We carried out two series of user tests in 2005 (Test 1) and 2006 (Test 2), with participants from Norway and UK. The publisher of the site, Wiley-Blackwell, made changes to the site after Test 1, partly based on the results we uncovered. Most of these changes regarded branding at the top of the site, making The Cochrane Library
the prominent identity and toning down the logo and universal navigation of the publisher. Therefore we altered the interview guide of Test 2 in small ways so that the questions would match the changes that had been made. See Additional file 1
for the complete interview guide we used in Test 2.
We limited our selection to health professionals who used the Internet and had some knowledge of systematic reviews, to ensure that the results of the interface testing would not be confounded by unfamiliarity with the media or the site's content. We sent email invitations to lists of previous attendees of evidence-based practice workshops, employees in the Directorate of Health and Social Affairs in Oslo and individuals in evidence-based health care networks in Oxford. Volunteers who responded were screened by phone or email to assess whether they fitted the requirements, and also to find relevant topics of interest so that we could individually tailor test questions. We also asked them about their online searching habits, and what sources of online information they usually used in connection with work. We did not reveal the name of the site we were testing during recruitment. Test persons were promised a gift certificate worth the equivalent of $80 USD or a USB memory stick if they showed up for the test.
Tests were performed individually and took approximately one hour. The test participant sat at a computer in a closed office together with the test leader who followed a semi-structured test guide. We recorded all movement on the computer desktop through use of Morae usability test software [11
] and video-filmed the participant, who was prompted to think out loud during the whole session. We projected the filming of the desktop and the participant as well as the sound track, to another room where two observers transcribed, discussed, and took notes.
The data was anonymous to the degree that participants' names were not connected to video, audio or text results. We received written permission to store the recordings for five years before deleting it, guaranteeing that video/audio tapes would not be used for any purpose outside of the study and not be published/stored in places of public access. The protocol was approved by the Norwegian Social Science Data Services and found in line with national laws for privacy rights.

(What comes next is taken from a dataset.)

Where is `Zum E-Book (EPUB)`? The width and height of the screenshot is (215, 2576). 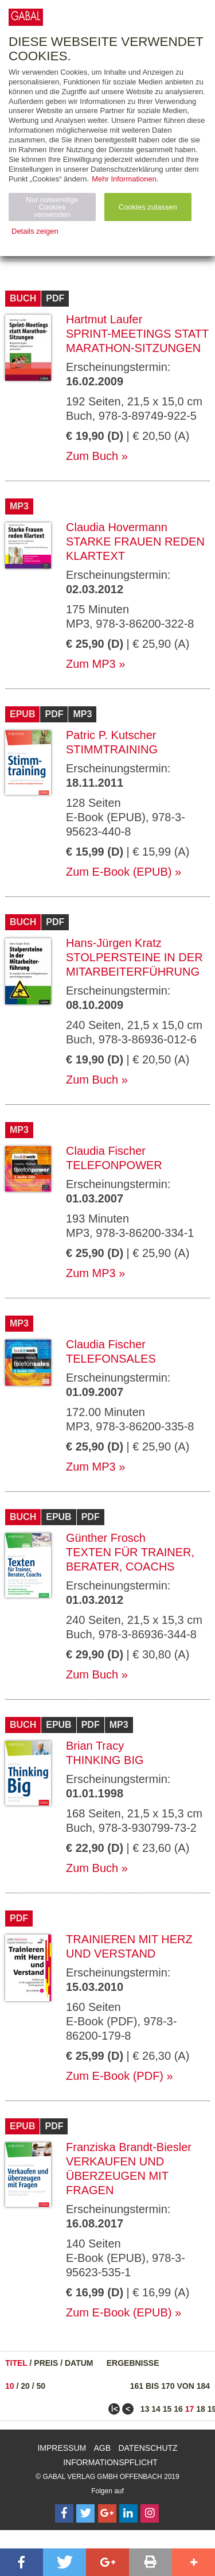 Zum E-Book (EPUB) is located at coordinates (118, 871).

We began the test with preliminary questions about the participant's profession, use of Internet, and knowledge of The Cochrane Library. We then asked the participant to find specific material published on the Library starting from an empty browser window. Once on the site, we asked about their initial reactions to the front page, and they were invited to browse freely, looking for content of interest to themselves. Then we asked them to perform a series of tasks, some of which involved looking for specific content about topics tailored to their field or professional interests. For instance, a midwife was asked to find:
- all information on the whole library that dealt with prevention of spontaneous abortion
- a specific review about the effect of caesarean section for non-medical reasons
- all new Cochrane Reviews relevant to the topic "music used to relieve pain".

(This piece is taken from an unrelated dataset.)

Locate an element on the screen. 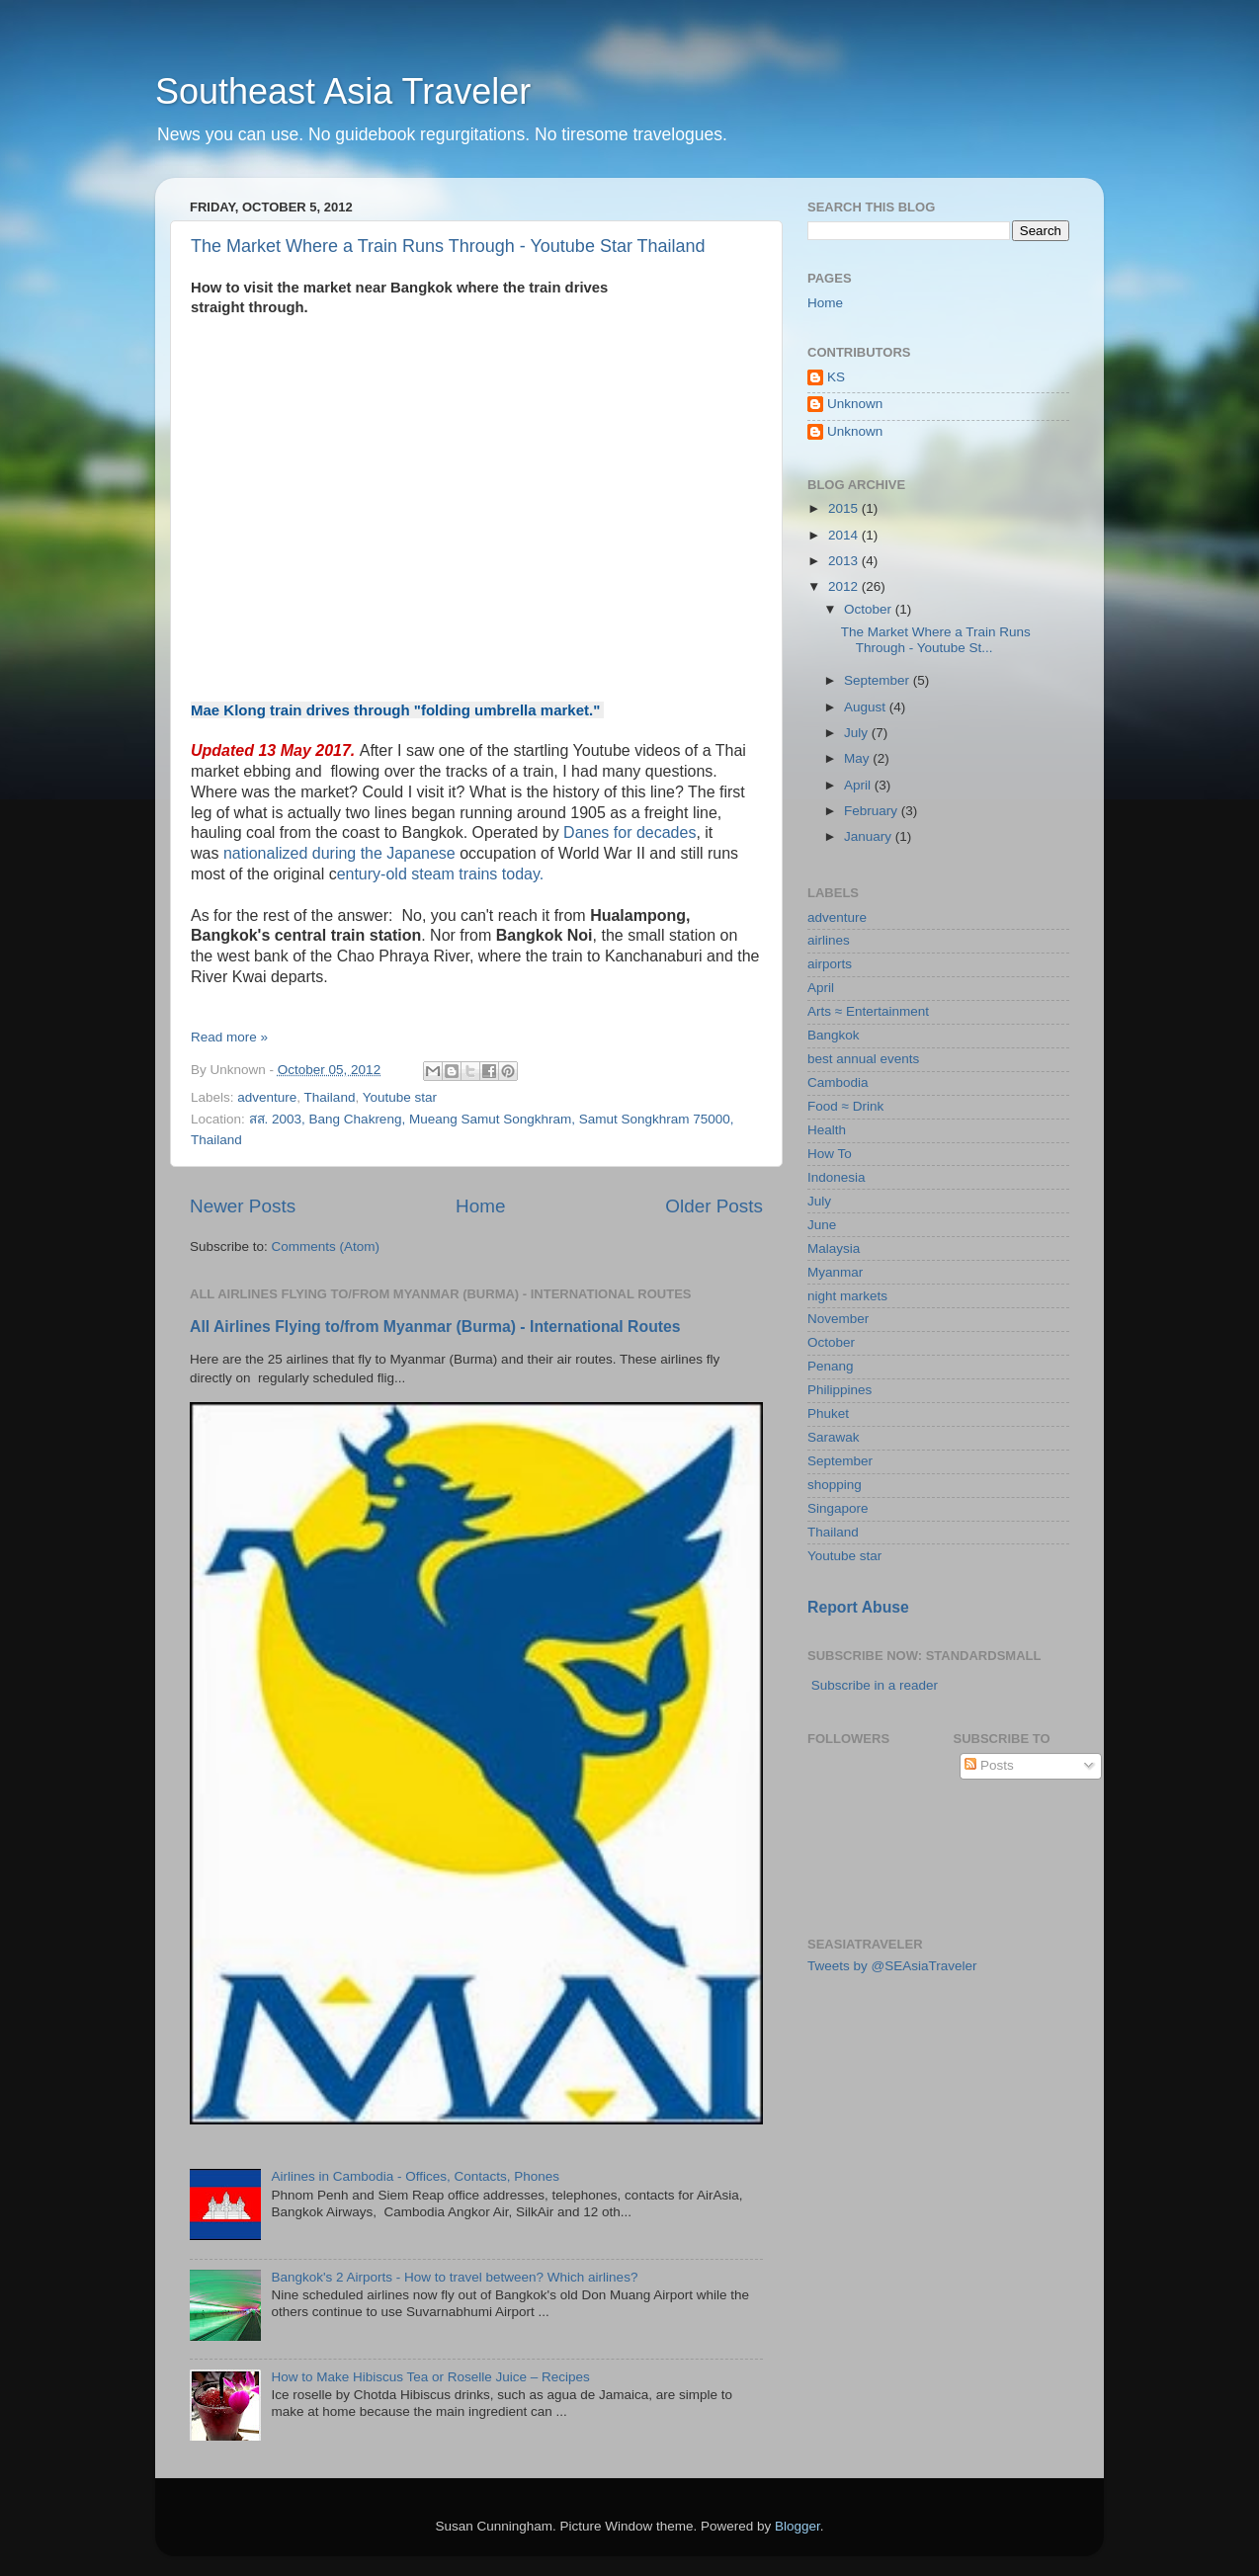 This screenshot has height=2576, width=1259. Southeast Asia Traveler is located at coordinates (343, 91).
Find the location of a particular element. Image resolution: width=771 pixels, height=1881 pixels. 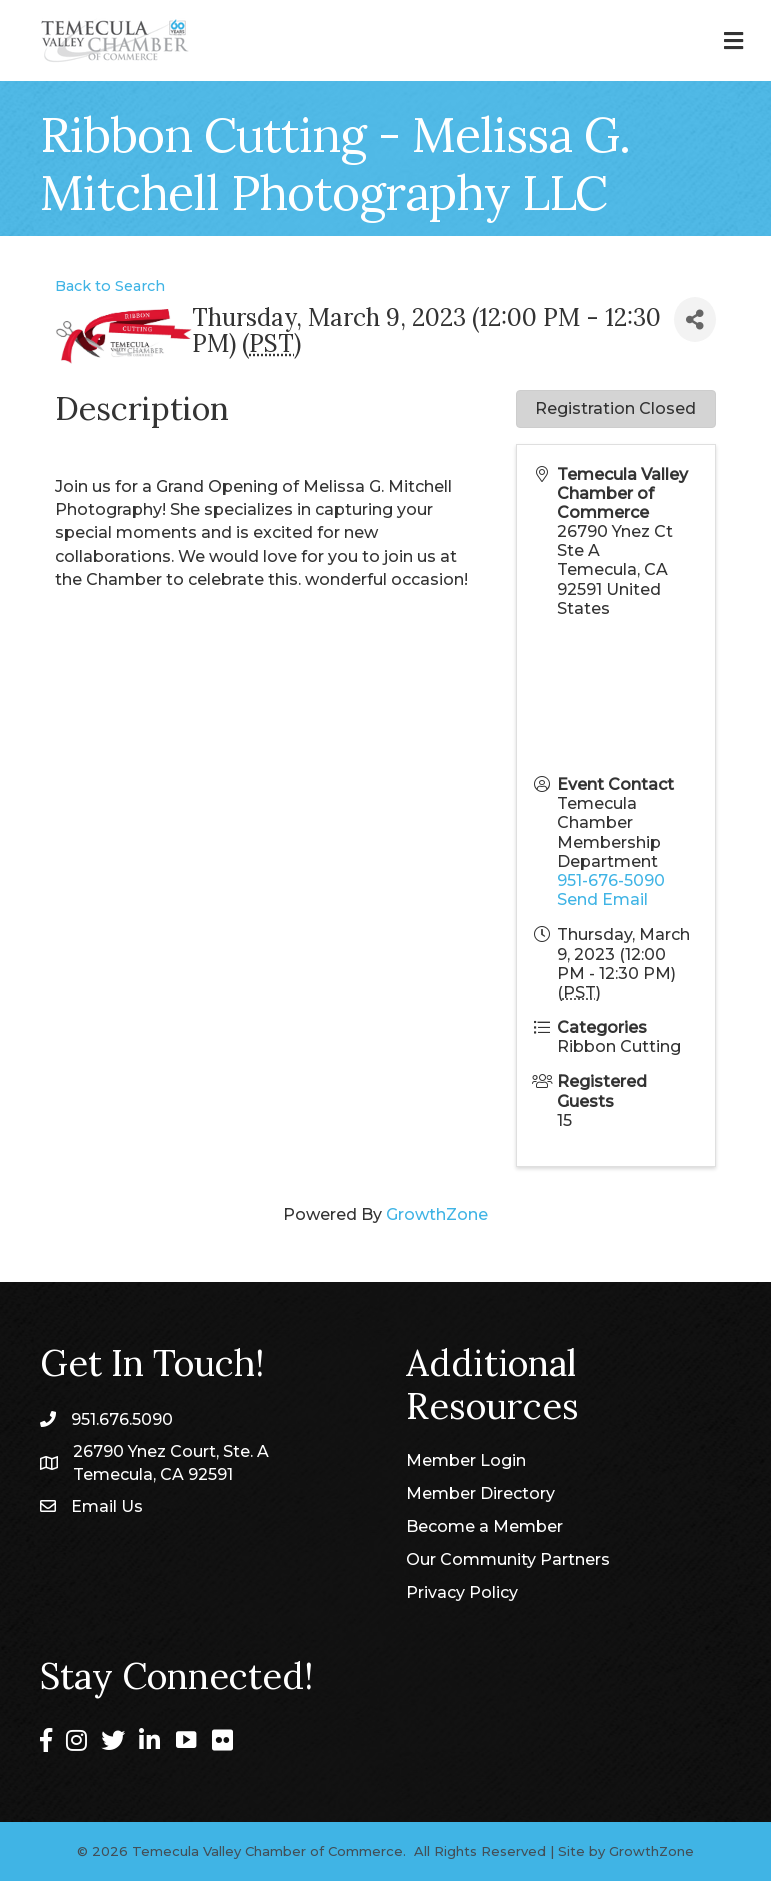 [Share] is located at coordinates (695, 319).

Other general tasks included finding help, finding the home page, and finding information about Cochrane. We also had specific tasks leading to searching and to reading a review. At the end, we asked if they had any general comments to the site and suggestions to how it could be improved.
Our analysis was done in two phases. The aim of the first analysis was to provide the stakeholders and site developers with an overview and a prioritizing of the problems we had identified. At least two of us carried out content analysis of the transcripts, independently coding each test. These codes were then compared, discussed and merged. The topics were then rated according to the severity of the problem for the user. We rated severity in three categories: high (show-stopper, leads to critical errors or hinders task completion), medium (creates much frustration or slows user down), or low (minor or cosmetic problems).

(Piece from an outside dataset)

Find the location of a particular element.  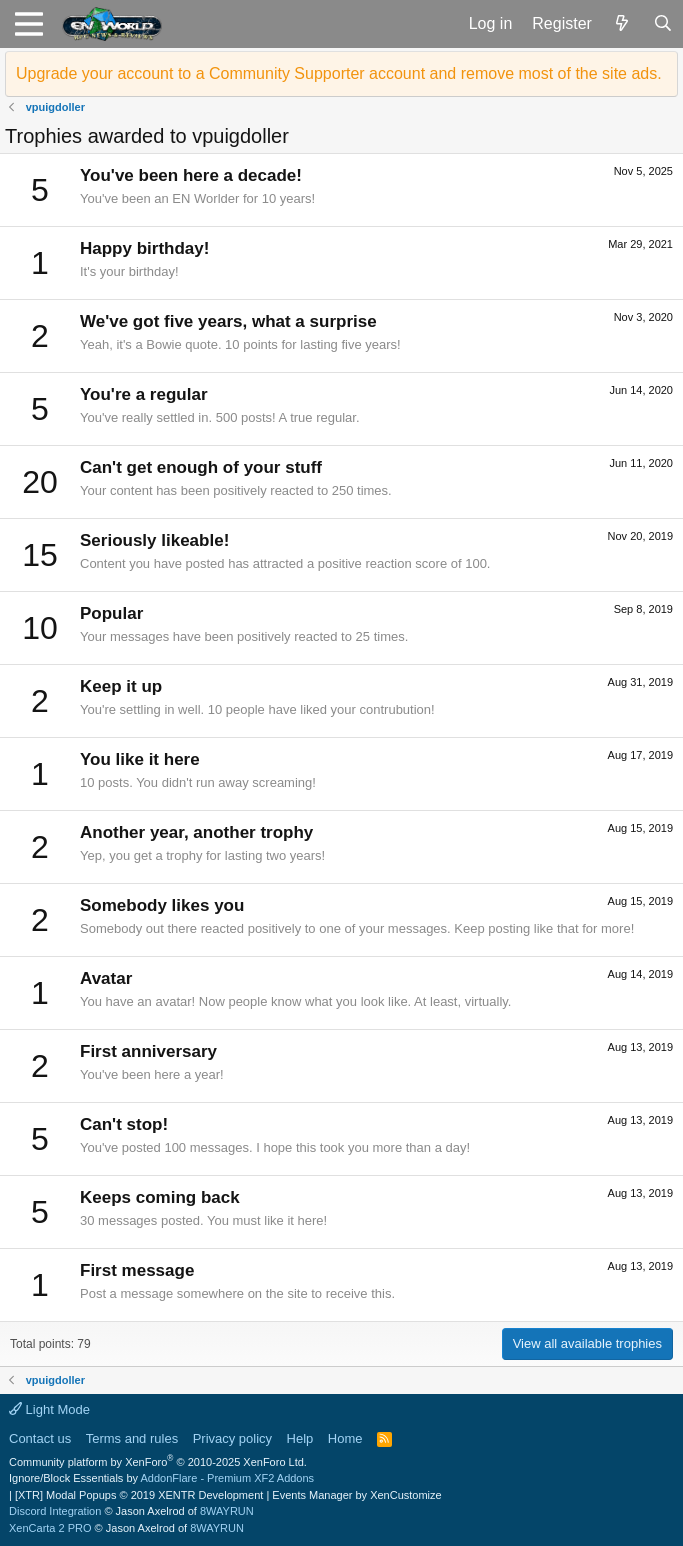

The second analysis was done to lift more generalizable issues underlying this article out of the site-specific data. We re-sorted the findings into the seven user-experience categories from the honeycomb model by re-reading the transcript, checking the context where the problems came from, and evaluating which of the seven categories best fit each finding. Severity-of-problem ratings from the first analysis were kept in the second analysis.
We did not evaluate accessibility (the degree to which the website complied with standards of universal accessibility, for instance as defined by the Web Accessibility Initiative [12
]), since user testing methods are not an effective way of gathering data on various aspects of this issue.
The findings presented here are a selection of issues that received a high degree of saturation in our tests, and that we judge to be critical ("high severity") to the user experience of evidence-based web sites in general. This judgement is based on basic principles for web usability [7
] as well as the principles underlying evidence-based health care: to successfully search for, critically appraise and apply evidence in medical practice [16
Most of the findings here are still of relevance to The Cochrane Library in its current format, though we have included some observations of problems that are now resolved, because they illustrate issues that are potentially important for others. Our aim is not to write a critical review of the library, but to highlight issues we found that can be important to user experience of evidence-based web sites for health professionals.